Marian Brace, who was 10 at the time, seems to have born no grudge.

She says in the book: “It was very strict, but it did us no harm. In fact it taught us to respect our elders.”

Or of Gerald Bullock, who was in the Royal Albert from 1938-47 and said: “I am sure there was not one boy who did not have the cane at one time or another. Food was very basic, lots of bread and porridge. A rock cake was a Sunday treat and there was a boiled egg once a month.”

Alan Hamblin first saw the Royal Albert Orphanage as a youngster in the late 1940s: He said: “I remember standing back aghast and thinking ‘The poor little devils’.“ However, what is very apparent from Alan’s book is that most of the residents were not orphans at all, but from families that simply couldn’t afford to look after them.

They banded together in adversity and referred to other children as “outsiders”.

The spartan nature of the regime, with plenty of PE and physical work, produced some excellent young sportsmen. All went to local schools and in one as many as 80 per cent of the first teams in football and cricket were Royal Albert boys.

It had, however, started rather differently. Headed by Richard Padmore, the orphanage was run by a committee containing famous Worcester names like Mr Lea and Mr Perrins, the Fownes brothers, William Stallard and Mr Spreckley.

Patrons included the Earl and Countess of Dudley and Lady Lechmere. Children’s names were put forward for admission and voted on. The first 57 were all girls.

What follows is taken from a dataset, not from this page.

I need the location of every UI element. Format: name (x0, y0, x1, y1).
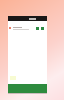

About 500 children passed through the Royal Albert during the Victorian and Edwardian eras with their parents, if they had any, signing an agreement they would stay there until the age of 16.

This was no child prison, an application had been made for them to enter, but once in they were expected to stay there.

However, absconding was a common occurrence, as in most orphanages.

This was dealt with either by extra sessions of hard work, such as scrubbing floors, corporal punishment or, in the worst cases, dismissal and the youngster being sent back to where they had come from.

An entry for August 6, 1902 reads: “That the boy Thomas Lewis, who left the orphanage on the morning of 5th inst without permission and did not return until 7pm, be whipped.”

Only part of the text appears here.